That’s a lot, considering there's not much meat to this comedy, and that most of it has been thrown into the sizable, eager mandibles of Tony-winner Norbert Leo Butz. It's a showcase role, and he's up for it. The performance is so full of outbursts, jokes, feints and tics he could have marked every moment with Post-it notes left across the set, a middle-class kitchen in Cincinatti: Here is where he manically gobbles his way through cartons of ice cream. Here is where he falls to the floor in a (very convincing) burst of hysterical laughter. And here, here, here and here are moments in which his manic comedy seems to be shading off into something closer to a genuine breakdown.

I don't think audiences would really be ready to see Katie Holmes have to go through all that.

Butz plays Jack, a Wall Street type who has returned to – fled back to? – the family home in Ohio, bringing with him a whirlwind of confusion. Why are his pockets full of prescription pills? Where did he get those wads of money he keeps throwing on the kitchen table? Why does he keep joking that he's murdered his wife? Why, in general, does he behave like Charlie Day from It's Always Sunny in Philadelphia?

Holmes plays Jack’s unmarried, sad-sack sister, Lorna, who is helping their father (unseen offstage) through a bout of kidney stones.
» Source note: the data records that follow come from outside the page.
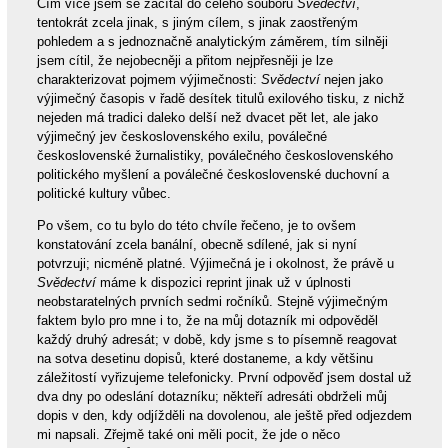
Čím více jsem se začítal do celého souboru
Svědectví
,
tentokrát zcela jinak, s jiným cílem, s jinak zaostřeným
pohledem a s jednoznačně analytickým záměrem, tím silněji
jsem cítil, že nejobecněji a přitom nejpřesněji je lze
charakterizovat pojmem výjimečnosti:
Svědectví
nejen jako
výjimečný časopis v řadě desítek titulů exilového tisku, z nichž
nejeden má tradici daleko delší než dvacet pět let, ale jako
výjimečný jev československého exilu, poválečné
československé žurnalistiky, poválečného československého
politického myšlení a poválečné československé duchovní a
politické kultury vůbec.
Po všem, co tu bylo do této chvíle řečeno, je to ovšem
konstatování zcela banální, obecně sdílené, jak si nyní
potvrzuji; nicméně platné. Výjimečná je i okolnost, že právě u
Svědectví
máme k dispozici reprint jinak už v úplnosti
neobstaratelných prvních sedmi ročníků. Stejně výjimečným
faktem bylo pro mne i to, že na můj dotazník mi odpověděl
každý druhý adresát; v době, kdy jsme s to písemně reagovat
na sotva desetinu dopisů, které dostaneme, a kdy většinu
záležitostí vyřizujeme telefonicky. První odpověď jsem dostal už
dva dny po odeslání dotazníku; někteří adresáti obdrželi můj
dopis v den, kdy odjížděli na dovolenou, ale ještě před odjezdem
mi napsali. Zřejmě také oni měli pocit, že jde o něco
In the first act, the role consists mostly of moving to and from the kitchen table and filling in a lot of expositional and background details that don't seem necessary. If your brother had turned up late at night, possibly out of his mind and yammering about how Cincinnati makes the best ice cream, would you and your mother spend the next morning discussing Catholicism and whether or not Jack should go to Mass? No.

However, Holmes gets her moments in the second act: Lorna is given a simple, tender monologue about planting a tree when she was a child, followed by a full-throttle, over-the-top tirade against money, banks and fiduciary wickedness.

Holmes gets a big laugh there, but you have the nagging realization that the little memory about the tree slipped by without registering emotionally – that it was a lot more meaningful than the tirade, and that Holmes should have been directed to dig deeper. Or that Rebeck, creater of NBC’s Smash, should have written deeper.

Apart from being unhappy – and who isn't? – is Lorna pathetic, depressed, neurotic, stupid? We never know.

By this point, we've found out Jack's secret, and the puncturing of that mystery leaves us with little more than a tangle of themes messily duking it out: death, family, money, New York vs. Cincinnati and, toward and right up to the end, more and more about that symbolic tree.

Based on a rather pretty stage effect at the finale, I would say the tree wins.

I would even speculate that the play would have been better if it had actually have been about trees, about their beauty, their cycle of renewal, their longevity through time.

But then (1) Rebeck would have had to abandon her thin sitcom plot, or (2) Holmes would have had to learn to be a tree.

I doubt audiences are ready to see Holmes play a tree.